In what is one of the most fun art ideas we’ve heard of for a while Liverpool Biennial has commissioned South Korean artist Koo Jeong A to create a glow-in-the-dark skate park for Everton Park – the highest point in Liverpool, opening in Autumn 2015.
Working collaboratively with specialist skate park designers Wheelscape, the skating community local to Everton, and Liverpool City Skaters, Koo’s design incorporates sculptural elements, and the central bowl will be painted in a phosphorescent paint that will glow in the dark – similar to a skate park that she designed in Vassiviere Island in France (image above).

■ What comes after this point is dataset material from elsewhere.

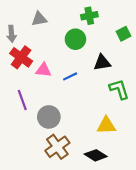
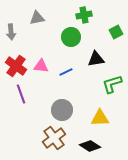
red cross: (21, 57) -> (16, 66), moved
green L-shape: (119, 89) -> (112, 84), turned -90
gray circle: (49, 117) -> (62, 110), moved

The paint is chemically the same as natural bioluminescence used by animals such as fireflies and anglerfish. The project is part of the ongoing community-led regeneration of Everton Park, and it is part of Liverpool Biennial’s programme of commissioning long-term or permanent artworks that can be used and integrated into the fabric of the city, enhancing the lives of the people who live there.
The skate park is conceived both as an artwork and as a fully functional, state of the art wheels park, open to skaters and BMX bikers to use and enjoy. The design for the central bowl of the wheels parks responds to its location in Everton Park, and is integrated with a wider landscape of ramps and slides, training area and a BMX track. It sits alongside a play area, outdoor picnic spaces, and astroturf pitches. Young people from North Liverpool and Liverpool City Skaters have been closely involved in all stages of the project’s development.
Everton Park was created in the 1980s out of the extensive house clearances that took place in the area. On the site where grid-iron rows of terrace houses used to stand, an urban park was built. At its heart is Everton Brow, the highest point in Liverpool, affording dramatic views over both the city and the River Mersey.